Symbols from multiple alphabets can't be intermixed in one sequence type.

The following table summarizes common LongSequence types that have been given aliases for convenience.

TypeSymbol typeType alias
LongSequence{DNAAlphabet{N}}DNALongDNA{N}
LongSequence{RNAAlphabet{N}}RNALongRNA{N}
LongSequence{AminoAcidAlphabet}AminoAcidLongAA

The LongDNA and LongRNA aliases use a DNAAlphabet{4}.

DNAAlphabet{4} permits ambiguous nucleotides, and a sequence must use at least 4 bits to internally store each element (and indeed LongSequence does).

If you are sure that you are working with sequences with no ambiguous nucleotides, you can use LongSequences parameterised with DNAAlphabet{2} instead.

DNAAlphabet{2} is an alphabet that uses two bits per base and limits to only unambiguous nucleotide symbols (A,C,G,T).

Changing this single parameter, is all you need to do in order to benefit from memory savings. Some computations that use bitwise operations will also be dramatically faster.
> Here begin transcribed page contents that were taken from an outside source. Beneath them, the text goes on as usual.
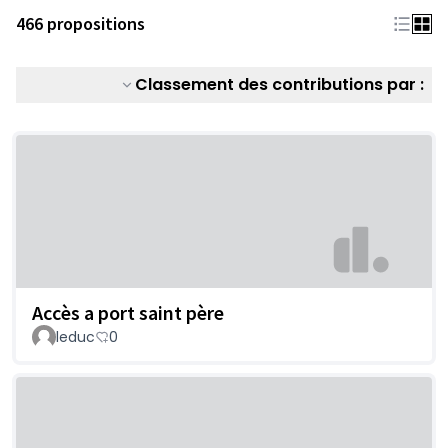
466 propositions
Classement des contributions par :
Accès a port saint père
leduc
0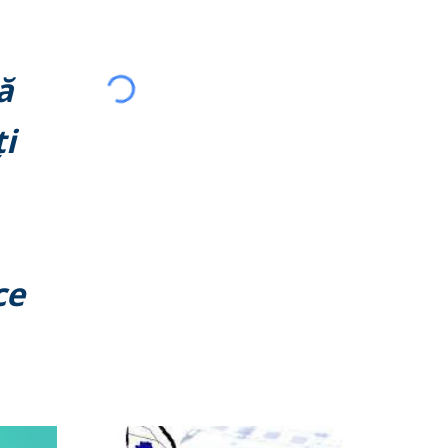
ă
i
ce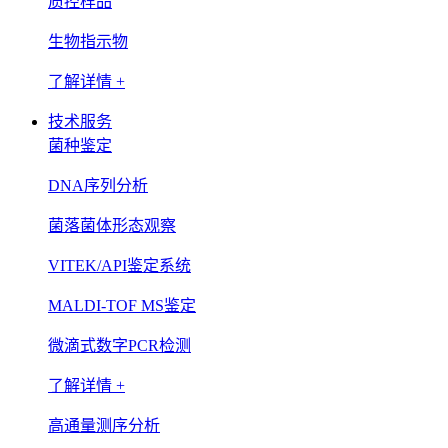
质控样品
生物指示物
了解详情 +
技术服务
菌种鉴定
DNA序列分析
菌落菌体形态观察
VITEK/API鉴定系统
MALDI-TOF MS鉴定
微滴式数字PCR检测
了解详情 +
高通量测序分析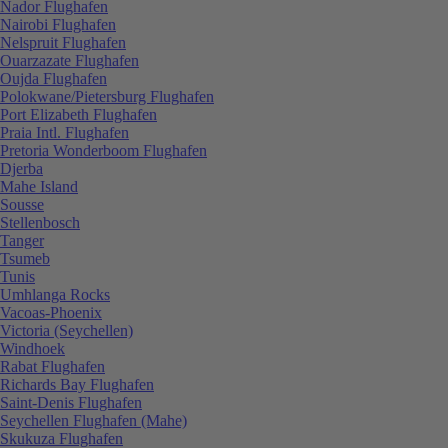
Nador Flughafen
Nairobi Flughafen
Nelspruit Flughafen
Ouarzazate Flughafen
Oujda Flughafen
Polokwane/Pietersburg Flughafen
Port Elizabeth Flughafen
Praia Intl. Flughafen
Pretoria Wonderboom Flughafen
Djerba
Mahe Island
Sousse
Stellenbosch
Tanger
Tsumeb
Tunis
Umhlanga Rocks
Vacoas-Phoenix
Victoria (Seychellen)
Windhoek
Rabat Flughafen
Richards Bay Flughafen
Saint-Denis Flughafen
Seychellen Flughafen (Mahe)
Skukuza Flughafen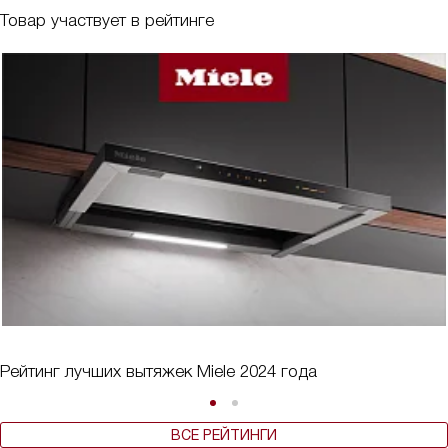
Товар участвует в рейтинге
Рейтинг лучших вытяжек Miele 2024 года
ВСЕ РЕЙТИНГИ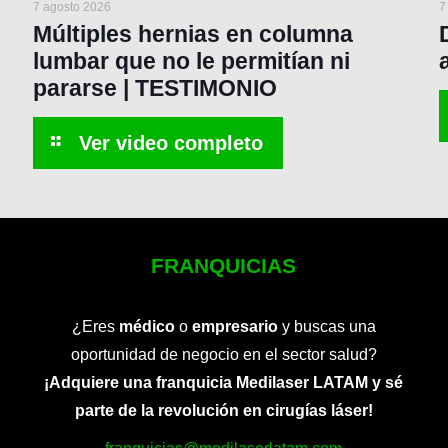
7 agosto 2026
7
Múltiples hernias en columna
lumbar que no le permitían ni
pararse | TESTIMONIO
FRANQUICIAS
¿Eres
médico
o
empresario
y buscas una
oportunidad de negocio en el sector salud?
¡Adquiere una franquicia Medilaser LATAM y sé
parte de la revolución en cirugías láser!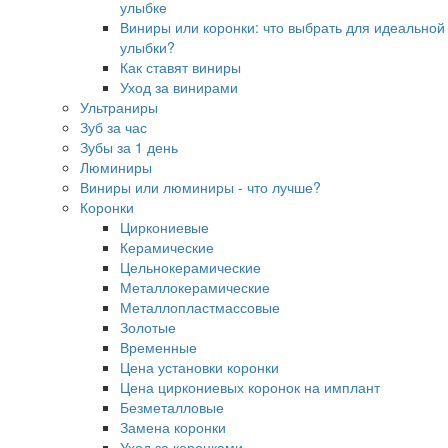
улыбке
Виниры или коронки: что выбрать для идеальной
улыбки?
Как ставят виниры
Уход за винирами
Ультраниры
Зуб за час
Зубы за 1 день
Люминиры
Виниры или люминиры - что лучше?
Коронки
Циркониевые
Керамические
Цельнокерамические
Металлокерамические
Металлопластмассовые
Золотые
Временные
Цена установки коронки
Цена циркониевых коронок на имплант
Безметалловые
Замена коронки
Уход за коронками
The same applies with LongSequence{RNAAlphabet{4}}, simply replace the alphabet parameter with RNAAlphabet{2} in order to benefit.

source

Sequence views

Similar to how Base Julia offers views of array objects, BioSequences offers view of LongSequences - the LongSubSeq{A<:Alphabet}.

Conceptually, a LongSubSeq{A} is similar to a LongSequence{A}, but instead of storing their own data, they refer to the data of a LongSequence. Modiying the LongSequence will be reflected in the view, and vice versa. If the underlying LongSequence is truncated, the behaviour of a view is undefined. For the same reason, some operations are not supported for views, such as resizing.

The purpose of LongSubSeq is that, since they only contain a pointer to the underlying array, an offset and a length, they are much lighter than LongSequences, and will be stack allocated on Julia 1.5 and newer. Thus, the user may construct millions of views without major performance implications.